Topic– India and its neighborhood- relations.
6) Withdrawing MFN status of Pakistan by India will have little intended impact. Analyze.(250 words)
Why this question
The recent attack on security forces in Kashmir highlights the instability in the region and the role of external threats. In retaliation India has decided to withdraw the MFN status of Pakistan. It is therefore important to discuss the effectiveness of such a measure in terms of the desired effect.
Analyze-here we have to examine methodically the structure or nature of the topic by separating it into component parts, and present them as a whole in a summary.
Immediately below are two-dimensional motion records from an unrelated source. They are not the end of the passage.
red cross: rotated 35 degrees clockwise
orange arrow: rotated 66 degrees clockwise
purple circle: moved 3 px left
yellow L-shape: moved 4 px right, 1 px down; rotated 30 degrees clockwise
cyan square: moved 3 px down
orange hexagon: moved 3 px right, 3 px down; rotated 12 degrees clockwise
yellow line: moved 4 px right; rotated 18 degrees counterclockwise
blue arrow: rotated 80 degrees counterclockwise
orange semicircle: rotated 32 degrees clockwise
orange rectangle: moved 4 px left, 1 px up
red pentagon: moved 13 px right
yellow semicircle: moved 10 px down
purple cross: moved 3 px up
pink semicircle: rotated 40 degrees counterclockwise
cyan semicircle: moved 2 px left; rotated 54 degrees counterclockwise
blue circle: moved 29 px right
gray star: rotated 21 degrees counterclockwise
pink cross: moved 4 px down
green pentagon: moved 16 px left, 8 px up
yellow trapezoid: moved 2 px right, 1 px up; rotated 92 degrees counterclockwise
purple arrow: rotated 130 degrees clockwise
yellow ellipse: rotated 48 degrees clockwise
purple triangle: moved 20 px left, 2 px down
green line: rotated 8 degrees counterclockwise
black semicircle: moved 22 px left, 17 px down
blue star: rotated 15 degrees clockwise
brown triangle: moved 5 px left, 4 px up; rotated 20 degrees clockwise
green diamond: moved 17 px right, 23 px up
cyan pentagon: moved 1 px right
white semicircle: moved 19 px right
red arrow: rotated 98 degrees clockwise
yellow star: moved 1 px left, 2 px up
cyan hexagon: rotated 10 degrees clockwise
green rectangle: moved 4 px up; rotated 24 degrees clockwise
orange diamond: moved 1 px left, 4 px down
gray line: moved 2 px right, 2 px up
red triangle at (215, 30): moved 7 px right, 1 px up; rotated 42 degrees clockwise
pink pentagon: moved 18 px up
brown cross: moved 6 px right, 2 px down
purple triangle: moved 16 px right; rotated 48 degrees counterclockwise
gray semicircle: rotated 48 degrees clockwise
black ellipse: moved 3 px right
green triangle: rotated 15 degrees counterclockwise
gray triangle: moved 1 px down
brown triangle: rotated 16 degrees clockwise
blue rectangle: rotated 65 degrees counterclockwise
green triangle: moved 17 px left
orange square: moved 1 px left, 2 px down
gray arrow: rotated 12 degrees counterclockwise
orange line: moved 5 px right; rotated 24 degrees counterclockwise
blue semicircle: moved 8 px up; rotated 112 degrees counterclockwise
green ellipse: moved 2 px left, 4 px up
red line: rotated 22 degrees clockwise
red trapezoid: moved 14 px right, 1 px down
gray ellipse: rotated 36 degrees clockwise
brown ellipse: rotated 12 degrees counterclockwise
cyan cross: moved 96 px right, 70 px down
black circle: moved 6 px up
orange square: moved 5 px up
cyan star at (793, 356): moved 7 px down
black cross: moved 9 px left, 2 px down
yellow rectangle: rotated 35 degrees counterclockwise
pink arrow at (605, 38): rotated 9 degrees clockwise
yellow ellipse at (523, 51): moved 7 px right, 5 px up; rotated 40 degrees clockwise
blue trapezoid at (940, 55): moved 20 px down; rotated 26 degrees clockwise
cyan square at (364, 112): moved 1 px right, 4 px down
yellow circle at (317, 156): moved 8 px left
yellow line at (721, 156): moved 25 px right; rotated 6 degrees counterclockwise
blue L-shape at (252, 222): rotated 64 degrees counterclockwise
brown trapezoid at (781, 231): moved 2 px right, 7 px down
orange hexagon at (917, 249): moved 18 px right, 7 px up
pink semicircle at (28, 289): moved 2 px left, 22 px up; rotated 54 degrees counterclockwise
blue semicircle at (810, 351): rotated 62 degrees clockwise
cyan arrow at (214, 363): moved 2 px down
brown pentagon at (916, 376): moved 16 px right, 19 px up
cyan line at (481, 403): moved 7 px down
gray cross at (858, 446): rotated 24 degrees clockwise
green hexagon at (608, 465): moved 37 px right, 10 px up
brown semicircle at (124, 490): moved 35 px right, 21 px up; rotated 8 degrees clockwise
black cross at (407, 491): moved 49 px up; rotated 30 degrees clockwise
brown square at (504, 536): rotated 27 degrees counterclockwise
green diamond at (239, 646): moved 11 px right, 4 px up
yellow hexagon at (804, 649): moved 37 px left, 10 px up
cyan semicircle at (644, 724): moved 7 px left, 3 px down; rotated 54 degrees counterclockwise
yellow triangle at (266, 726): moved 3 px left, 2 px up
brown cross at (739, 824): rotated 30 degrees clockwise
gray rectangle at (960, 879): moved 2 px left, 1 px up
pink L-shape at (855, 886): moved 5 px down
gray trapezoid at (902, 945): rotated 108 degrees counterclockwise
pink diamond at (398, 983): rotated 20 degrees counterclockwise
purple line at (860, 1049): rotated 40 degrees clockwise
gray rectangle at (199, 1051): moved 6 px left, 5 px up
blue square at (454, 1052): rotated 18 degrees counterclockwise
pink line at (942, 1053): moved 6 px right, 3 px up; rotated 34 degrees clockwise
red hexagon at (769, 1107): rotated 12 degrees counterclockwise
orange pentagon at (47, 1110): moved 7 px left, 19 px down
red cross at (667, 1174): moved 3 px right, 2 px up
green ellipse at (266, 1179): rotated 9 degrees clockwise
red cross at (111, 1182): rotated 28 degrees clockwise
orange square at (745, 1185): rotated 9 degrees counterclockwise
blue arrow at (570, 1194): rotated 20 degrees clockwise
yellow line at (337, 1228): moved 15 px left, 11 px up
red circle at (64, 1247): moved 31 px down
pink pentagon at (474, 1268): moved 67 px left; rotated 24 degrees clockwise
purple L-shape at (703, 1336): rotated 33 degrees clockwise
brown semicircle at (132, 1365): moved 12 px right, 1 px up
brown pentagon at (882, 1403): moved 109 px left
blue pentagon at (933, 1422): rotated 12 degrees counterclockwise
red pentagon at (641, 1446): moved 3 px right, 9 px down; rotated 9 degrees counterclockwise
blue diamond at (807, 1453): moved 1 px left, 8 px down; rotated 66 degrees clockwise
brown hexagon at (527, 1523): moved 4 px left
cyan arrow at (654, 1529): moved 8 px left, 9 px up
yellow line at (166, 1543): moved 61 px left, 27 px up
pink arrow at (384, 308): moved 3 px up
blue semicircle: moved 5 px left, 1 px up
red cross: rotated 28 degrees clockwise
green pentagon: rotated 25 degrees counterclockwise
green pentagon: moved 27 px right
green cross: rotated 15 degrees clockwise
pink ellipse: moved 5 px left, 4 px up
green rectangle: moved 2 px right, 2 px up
Key demand of the question.
The question wants us to dig deep into the issue of India’s withdrawal of MFN status of Pakistan and bring out as to why it will only have a little desired impact on the trade relations between the two countries.
Structure of the answer
Introduction– write a few introductory lines about the decision of India to withdraw MFN status of Pakistan and mention about the Pulwama attack.
Discuss why withdrawal of MFN status will have limited impact. E.g
- It does not strictly fall under the ‘beggar-thy-policy’, often used in international trade through which one country tries to resolve its economic problems by means that worsen the economic problems of its neighbours or trade partners.
- Trade now takes place using three channels: the official route; the illegal (informal) route, through smuggling along porous India-Pakistan land borders and also Afghanistan, which may not be accounted for in the national income; and lastly, through mainly Dubai and Singapore, which have free ports and accommodate legal agents of traders from India and Pakistan.
- Traders carry out informal trade between Pakistan and India through the exchange of goods at the border as well as through the personal baggage scheme’ through “green channel” facilities at international airports or railway stations.
- ‘Informal trade has also taken place through Afghanistan where goods are exported officially from India and later smuggled into Pakistan.
- Also, under the South Asia Free Trade Area Agreement (SAFTA) 2004, Pakistan’s share in external trade is less than 10%, while India’s share is more than 70%.
- Such steps may propel Pakistan to look for new markets beyond SAFTA, corroborated by the recent meeting held with Saudi Arabia and growing prospects of trade through a third country, mainly via Dubai etc.
Conclusion- based on your discussion, form a fair and a balanced conclusion on the given issue.